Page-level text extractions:
━━━━━━━━
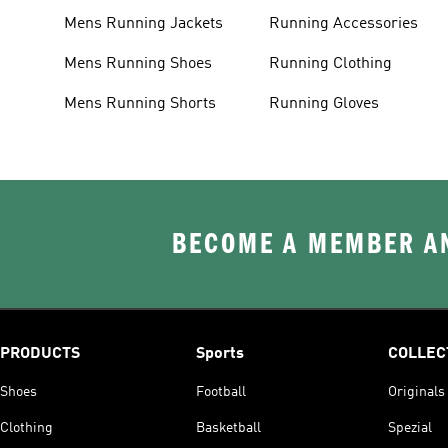
Mens Running Jackets
Running Accessories
Mens Running Shoes
Running Clothing
Mens Running Shorts
Running Gloves
BECOME A MEMBER AN
PRODUCTS
Sports
COLLEC
Shoes
Football
Originals
Clothing
Basketball
Spezial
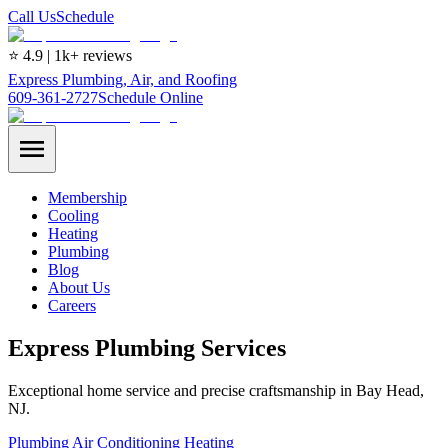
Call Us
Schedule
⭐ 4.9 | 1k+ reviews
Express Plumbing, Air, and Roofing
609-361-2727
Schedule Online
Membership
Cooling
Heating
Plumbing
Blog
About Us
Careers
Express Plumbing Services
Exceptional home service and precise craftsmanship in Bay Head,
NJ.
Plumbing
Air Conditioning
Heating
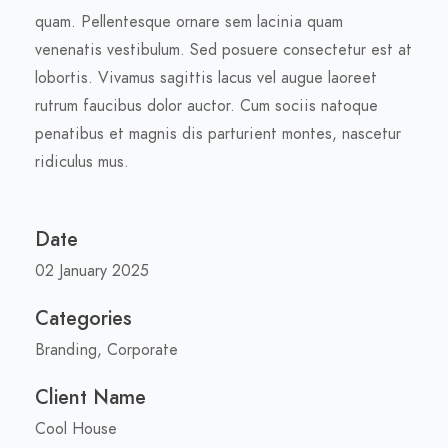
quam. Pellentesque ornare sem lacinia quam
venenatis vestibulum. Sed posuere consectetur est at
lobortis. Vivamus sagittis lacus vel augue laoreet
rutrum faucibus dolor auctor. Cum sociis natoque
penatibus et magnis dis parturient montes, nascetur
ridiculus mus.
Date
02 January 2025
Categories
Branding, Corporate
Client Name
Cool House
━━━━━━━━
Exercise aim:
Having located the line containing "02 January 2025", set it down along with every line after it through the end of the data, reproducing each exactly.

Written reply:
02 January 2025
Categories
Branding, Corporate
Client Name
Cool House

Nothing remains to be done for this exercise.